**ABOUT THIS TASK**
What is needed is a faithful copy of all the entries, with no pictures in it.

[Start of section]

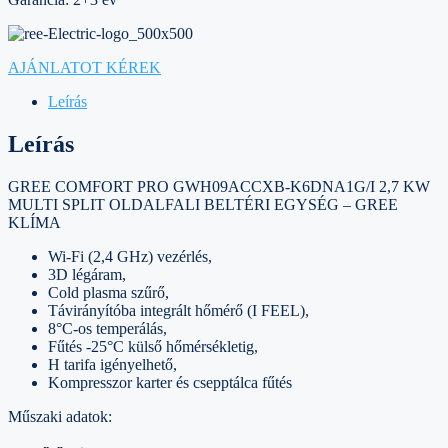
AJÁNLATOT KÉREK
Leírás
Leírás
GREE COMFORT PRO GWH09ACCXB-K6DNA1G/I 2,7 KW
MULTI SPLIT OLDALFALI BELTÉRI EGYSÉG – GREE
KLÍMA
Wi-Fi (2,4 GHz) vezérlés,
3D légáram,
Cold plasma szűrő,
Távirányítóba integrált hőmérő (I FEEL),
8°C-os temperálás,
Fűtés -25°C külső hőmérsékletig,
H tarifa igényelhető,
Kompresszor karter és csepptálca fűtés
Műszaki adatok:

[End of section]

**ANSWER AREA**
AJÁNLATOT KÉREK
Leírás
Leírás
GREE COMFORT PRO GWH09ACCXB-K6DNA1G/I 2,7 KW
MULTI SPLIT OLDALFALI BELTÉRI EGYSÉG – GREE
KLÍMA
Wi-Fi (2,4 GHz) vezérlés,
3D légáram,
Cold plasma szűrő,
Távirányítóba integrált hőmérő (I FEEL),
8°C-os temperálás,
Fűtés -25°C külső hőmérsékletig,
H tarifa igényelhető,
Kompresszor karter és csepptálca fűtés
Műszaki adatok:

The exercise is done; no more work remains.